It can be challenging to find, select, & stick with a therapist, especially when issues arise regarding problems between you and your therapist that you are not willing to discuss with him or her openly.
I remember a while back my psychiatrist highly recommended a therapist. After years of fighting the idea of taking on a therapist I decided to give it a try. I went to a handful of sessions and although it seemed to be helping me I continually came across a problem with my therapist.
I’m not money tight by any means but a huge part of why it took me so long to take the recommendation from my psychiatrist to seek therapy was financial. I was never in a position to afford the price of therapy. I considered it a luxury. Moreover, I knew what my problems and issues were, I just wasn’t ready to address them yet, so sticking with a therapist seemed like paying for something I already knew about myself but wasn’t ready to deal with.

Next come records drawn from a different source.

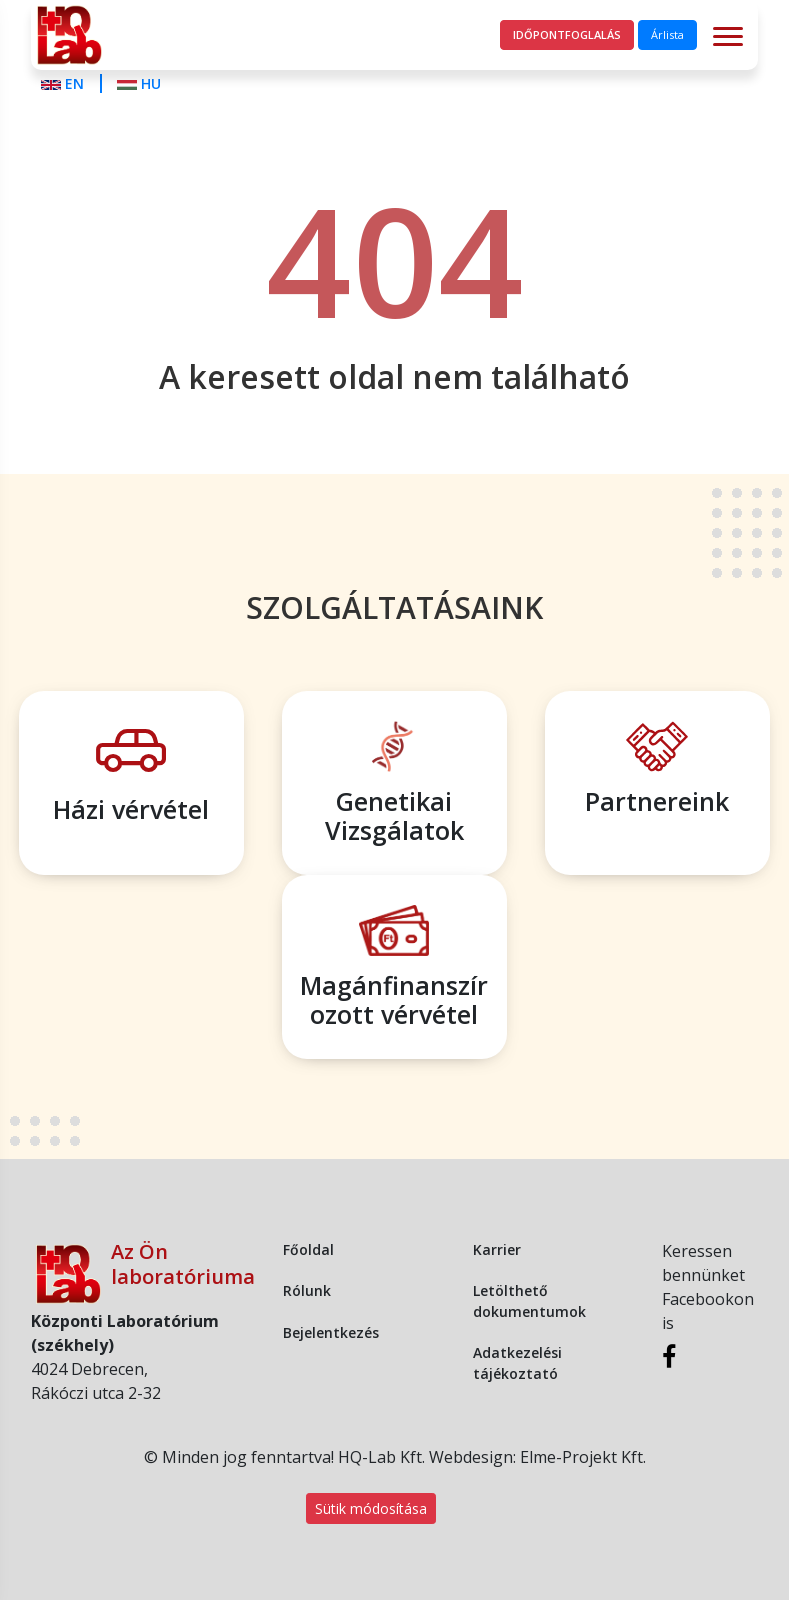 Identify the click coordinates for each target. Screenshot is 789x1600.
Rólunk (307, 1290)
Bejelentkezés (331, 1332)
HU (139, 83)
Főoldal (308, 1249)
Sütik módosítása (371, 1508)
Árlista (667, 34)
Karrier (497, 1249)
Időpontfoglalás (567, 34)
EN (64, 83) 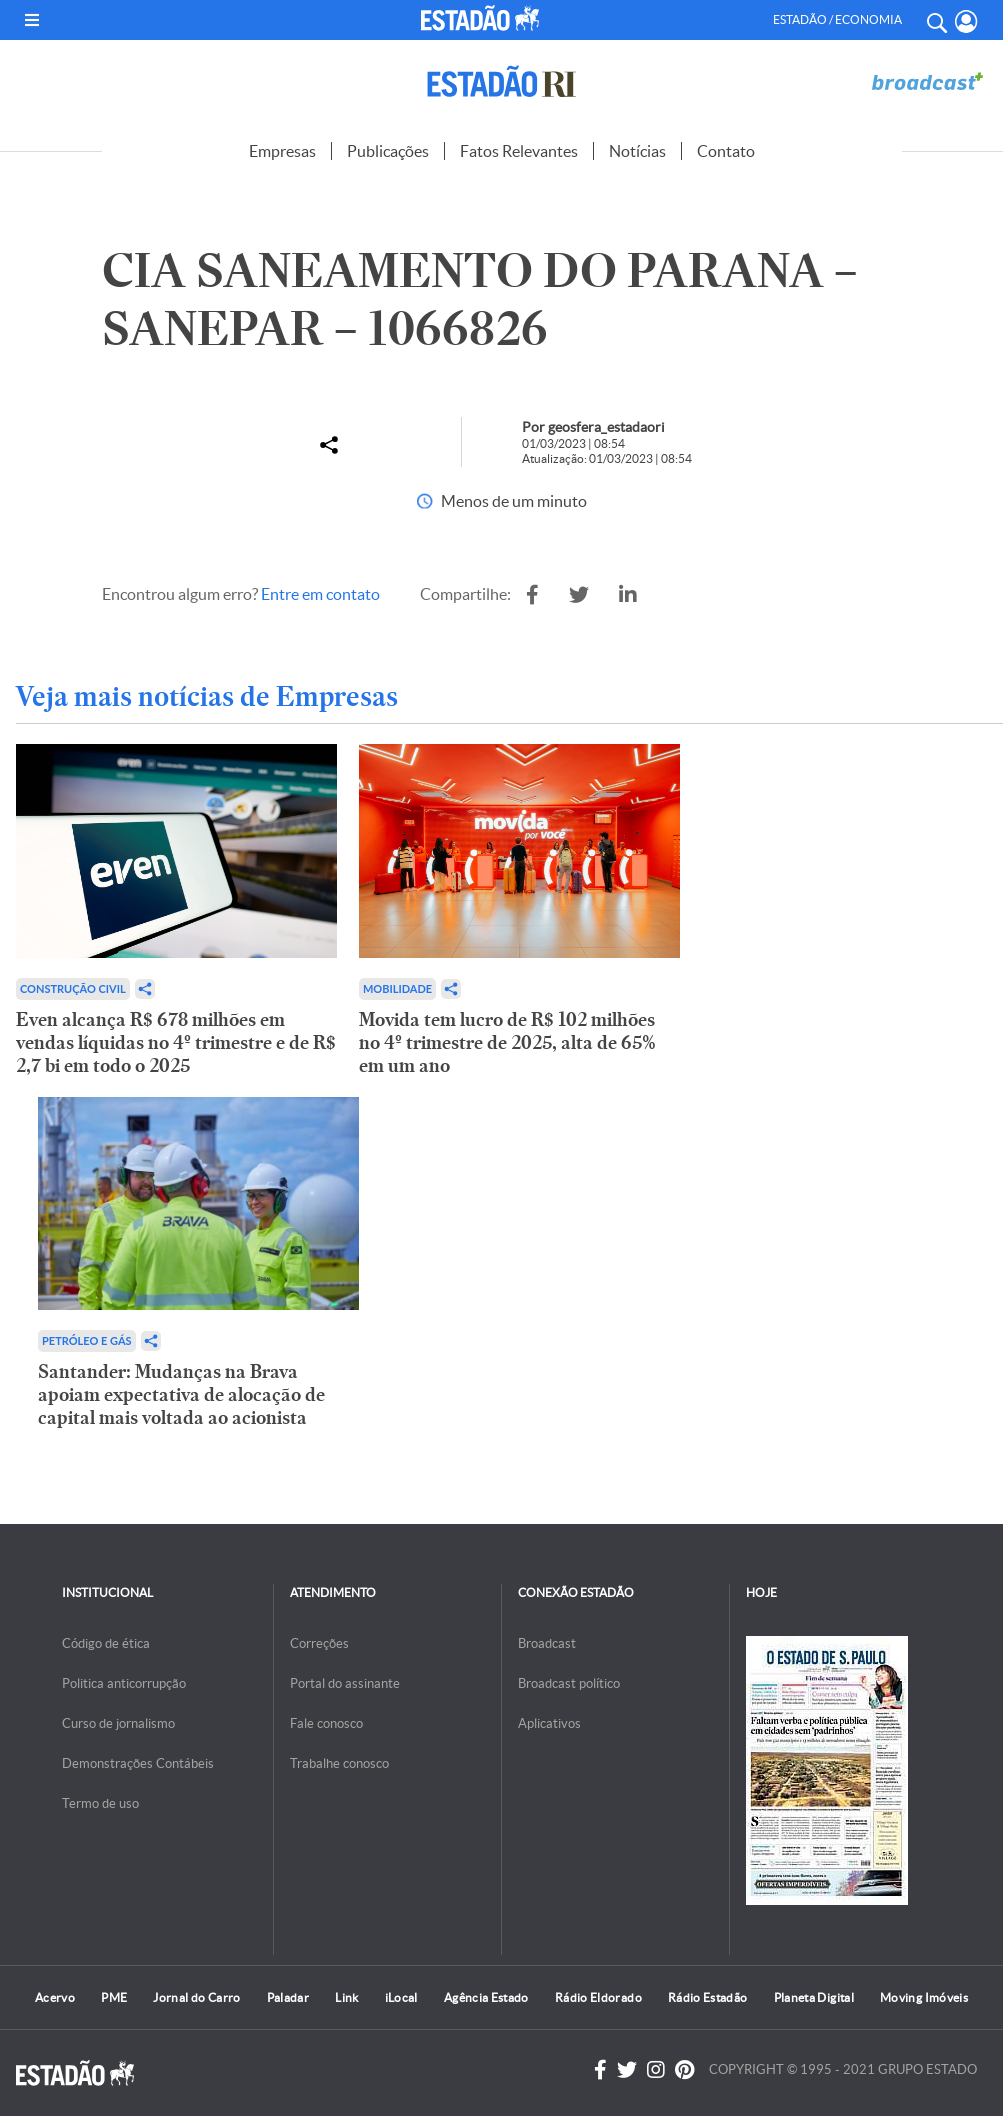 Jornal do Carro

Case in point, I was paying a large sum of money for fifty minutes of therapy and my sessions were never fifty minutes. She’d be late five or more minutes almost every time, or would cut the session short. It started to drive me mad! If I’m going to pay one hundred and fifty dollars for therapy I want my full fifty minutes ok? If you are going to give me a shorter session then shave off some of that one hundred and fifty dollars and make it fair! Slowly but surely it got under my skin; finally, as a result, I quit.
The next time I went to my psychiatrist he asked how it was going and I told him I couldn’t afford it anymore. He was disappointed and said he thought it was really beneficial for me. I half admitted why I quit by explaining that I didn’t have the financial means right now but didn’t explain the rest.
Recently a close friend pointed out a valiant point that caused me to reexamine my decision to quit.
“You should have addressed the problem with her and talked about why you couldn’t admit your concerns regarding the time and money thing.”
“I couldn’t. I felt bad.” I replied.
“Precisely, you could have talked about why you had trouble communicating that with her and why you felt bad and discover what is at the root of those feelings.” He quickly pointed out.
He made a strong point. Instead of being honest and forthcoming about my annoyance with the sessions being cut short I walked away. I never found out why I couldn’t bring up that point or what feelings were at the root of it. Maybe my journey of therapy would have been saved if I had the courage to tell her the truth. And whatever feelings deep down inside me that made me feel bad or kept me from voicing my feelings could have been a great platform to start the learning process. In my mind I thought being honest would taint our relationship and cause stress every session knowing I expected punctuality and would be let down should that not occur and cause some tension between us.
Like I said, finding the right therapist is one challenge but sticking to one when issues arise between you and your therapist is a harder challenge. And it is one that you have control over and an opportunity to learn from.
Last week my psychiatrist brought up the subject again and recommended the same therapist. I thought for a moment about telling him all the truth but still felt bad so held back and said I didn’t have money right now for therapy.
I’ll never know what caused me to feel bad and that fact on its own is the purpose of therapy to begin with.